A barreira da percepção: por que brasileiros ainda veem investimento como privilégio para poucos
Apesar de 33% dos brasileiros terem conseguido guardar dinheiro no ano passado, uma parcela expressiva de 10% optou por não investir em produtos financeiros. A principal justificativa, segundo o estudo “Raio X do Investidor”, é a crença de que investir é “coisa de rico” no Brasil.
Essa percepção, que remonta a décadas passadas quando os valores mínimos eram elevados, persiste mesmo com a existência de produtos financeiros acessíveis atualmente. Especialistas apontam que essa mentalidade é um dos maiores obstáculos para a democratização do acesso ao mercado de capitais.
O estudo, realizado pela Anbima em parceria com o Datafolha, revela que muitos brasileiros não investem por acreditarem que não possuem patrimônio suficiente, mesmo aqueles com economias. A falta de conhecimento e a complexidade percebida do universo dos investimentos também contribuem para essa barreira.
O “mito” do alto investimento e a realidade atual
Marcelo Billi, superintendente de Sustentabilidade, Inovação e Educação da Anbima, destaca que a ideia de que investir exige grandes quantias é um equívoco. “Isso podia ser uma realidade há 20 anos, quando os valores mínimos de investimento eram altos, mas hoje há produtos muito baratos e acessíveis”, explica Billi.
Ele ressalta que o primeiro desafio da indústria financeira é desmistificar essa crença e mostrar que investir é para todos, independentemente do valor disponível.

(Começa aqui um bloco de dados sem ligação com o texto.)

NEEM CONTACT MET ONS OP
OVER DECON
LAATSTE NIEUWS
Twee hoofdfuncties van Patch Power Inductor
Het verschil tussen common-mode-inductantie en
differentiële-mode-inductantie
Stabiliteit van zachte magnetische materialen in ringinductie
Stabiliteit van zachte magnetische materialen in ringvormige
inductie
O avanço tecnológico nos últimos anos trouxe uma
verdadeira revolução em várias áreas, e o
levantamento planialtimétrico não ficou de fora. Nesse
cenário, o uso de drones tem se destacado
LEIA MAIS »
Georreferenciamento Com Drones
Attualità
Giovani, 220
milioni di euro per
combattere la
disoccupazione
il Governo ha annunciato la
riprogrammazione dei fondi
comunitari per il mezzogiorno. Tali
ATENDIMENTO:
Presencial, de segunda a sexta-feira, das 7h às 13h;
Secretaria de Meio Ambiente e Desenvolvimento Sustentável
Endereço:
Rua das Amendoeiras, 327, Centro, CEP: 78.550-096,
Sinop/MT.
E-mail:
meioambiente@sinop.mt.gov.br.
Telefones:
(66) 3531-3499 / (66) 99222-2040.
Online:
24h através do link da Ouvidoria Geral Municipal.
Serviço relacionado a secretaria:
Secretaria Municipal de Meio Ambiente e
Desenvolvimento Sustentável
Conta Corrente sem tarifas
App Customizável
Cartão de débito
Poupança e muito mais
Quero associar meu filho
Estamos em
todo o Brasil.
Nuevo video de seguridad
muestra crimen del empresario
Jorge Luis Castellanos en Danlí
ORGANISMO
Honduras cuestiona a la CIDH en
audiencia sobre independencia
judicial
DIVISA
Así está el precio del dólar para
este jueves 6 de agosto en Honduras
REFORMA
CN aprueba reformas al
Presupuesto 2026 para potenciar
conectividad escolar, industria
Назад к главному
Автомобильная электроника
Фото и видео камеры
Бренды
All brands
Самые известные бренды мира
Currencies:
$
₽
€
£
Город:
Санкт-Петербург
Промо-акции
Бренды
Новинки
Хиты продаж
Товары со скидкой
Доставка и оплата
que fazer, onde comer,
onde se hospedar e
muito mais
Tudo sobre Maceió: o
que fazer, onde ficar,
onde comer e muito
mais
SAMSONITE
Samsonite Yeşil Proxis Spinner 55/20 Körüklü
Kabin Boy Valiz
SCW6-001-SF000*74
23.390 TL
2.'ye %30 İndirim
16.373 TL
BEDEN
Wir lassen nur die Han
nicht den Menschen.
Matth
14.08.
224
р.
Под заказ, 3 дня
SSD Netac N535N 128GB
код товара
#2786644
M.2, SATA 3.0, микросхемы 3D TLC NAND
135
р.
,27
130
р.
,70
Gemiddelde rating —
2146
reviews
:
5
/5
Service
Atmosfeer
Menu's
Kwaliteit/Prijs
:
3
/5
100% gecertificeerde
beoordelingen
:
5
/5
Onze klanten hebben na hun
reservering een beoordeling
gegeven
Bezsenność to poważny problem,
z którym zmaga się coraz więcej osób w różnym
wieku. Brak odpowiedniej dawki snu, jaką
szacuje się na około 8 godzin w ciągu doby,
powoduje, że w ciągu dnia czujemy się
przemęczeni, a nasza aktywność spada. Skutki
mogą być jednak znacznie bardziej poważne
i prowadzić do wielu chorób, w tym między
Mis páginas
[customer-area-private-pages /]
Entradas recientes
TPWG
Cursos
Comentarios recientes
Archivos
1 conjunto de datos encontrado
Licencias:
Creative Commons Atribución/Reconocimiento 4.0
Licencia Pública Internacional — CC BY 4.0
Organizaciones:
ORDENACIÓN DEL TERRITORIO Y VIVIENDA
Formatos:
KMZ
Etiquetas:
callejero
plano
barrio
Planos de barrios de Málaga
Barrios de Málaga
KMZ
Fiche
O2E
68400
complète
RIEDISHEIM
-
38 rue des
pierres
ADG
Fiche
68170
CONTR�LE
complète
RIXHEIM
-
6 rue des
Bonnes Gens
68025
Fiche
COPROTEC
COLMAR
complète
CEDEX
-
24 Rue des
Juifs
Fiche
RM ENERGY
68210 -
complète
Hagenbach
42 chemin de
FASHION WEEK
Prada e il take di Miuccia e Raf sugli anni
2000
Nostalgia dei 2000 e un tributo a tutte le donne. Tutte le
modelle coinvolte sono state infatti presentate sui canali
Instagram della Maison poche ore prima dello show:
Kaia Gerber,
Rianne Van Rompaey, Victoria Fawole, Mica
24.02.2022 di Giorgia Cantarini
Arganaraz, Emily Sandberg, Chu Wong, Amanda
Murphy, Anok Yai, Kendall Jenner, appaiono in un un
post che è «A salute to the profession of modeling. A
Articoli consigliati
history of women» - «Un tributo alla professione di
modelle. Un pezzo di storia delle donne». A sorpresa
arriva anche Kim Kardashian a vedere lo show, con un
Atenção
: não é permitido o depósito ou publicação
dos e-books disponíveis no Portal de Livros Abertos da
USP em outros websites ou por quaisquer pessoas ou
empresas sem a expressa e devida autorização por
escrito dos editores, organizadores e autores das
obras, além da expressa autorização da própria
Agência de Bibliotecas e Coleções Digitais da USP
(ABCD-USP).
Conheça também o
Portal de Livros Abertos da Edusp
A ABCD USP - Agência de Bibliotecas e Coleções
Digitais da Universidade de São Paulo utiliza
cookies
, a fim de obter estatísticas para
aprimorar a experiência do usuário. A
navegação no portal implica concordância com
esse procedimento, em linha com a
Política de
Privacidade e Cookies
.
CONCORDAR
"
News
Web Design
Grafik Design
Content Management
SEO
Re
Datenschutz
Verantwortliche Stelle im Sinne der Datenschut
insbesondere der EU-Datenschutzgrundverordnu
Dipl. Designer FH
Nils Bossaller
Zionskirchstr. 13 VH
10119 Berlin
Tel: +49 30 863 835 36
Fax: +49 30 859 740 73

O objetivo é conectar os investimentos aos sonhos e objetivos pessoais, como viajar, pagar estudos ou comprar uma casa.
Conhecimento e objetivos: os caminhos para o investidor iniciante
Outra dificuldade apontada pela pesquisa é a falta de preparo e o receio da complexidade. Muitos entrevistados sentem que precisam estudar excessivamente para começar a investir, o que gera insegurança. Billi compara essa aversão a outras formas de investimento que já fazem parte do cotidiano, como comprar um carro para revender ou emprestar dinheiro com juros.
A chave, segundo ele, é a comunicação. “O desafio é conseguir falar a língua das pessoas, ligar o investimento aos objetivos”, afirma. Ele cita o exemplo dos bancos digitais, com suas “caixinhas” e “cofrinhos” segmentados por finalidade, como uma iniciativa que aproxima o público dos investimentos.
Avanços e o futuro da educação financeira no Brasil
Apesar dos desafios, a pesquisa “Raio X do Investidor” também aponta um crescimento no número de brasileiros que guardam parte do salário mensalmente. Em 2025, 20% dos poupadores separaram parte de seus rendimentos todo mês, um aumento em relação aos anos anteriores.
O universo de investidores no Brasil também cresceu, atingindo 60,6 milhões de pessoas nos últimos cinco anos. Com a universalização dos serviços bancários, a meta agora é desmistificar os investimentos e mostrar que eles são acessíveis e podem impulsionar a realização de sonhos.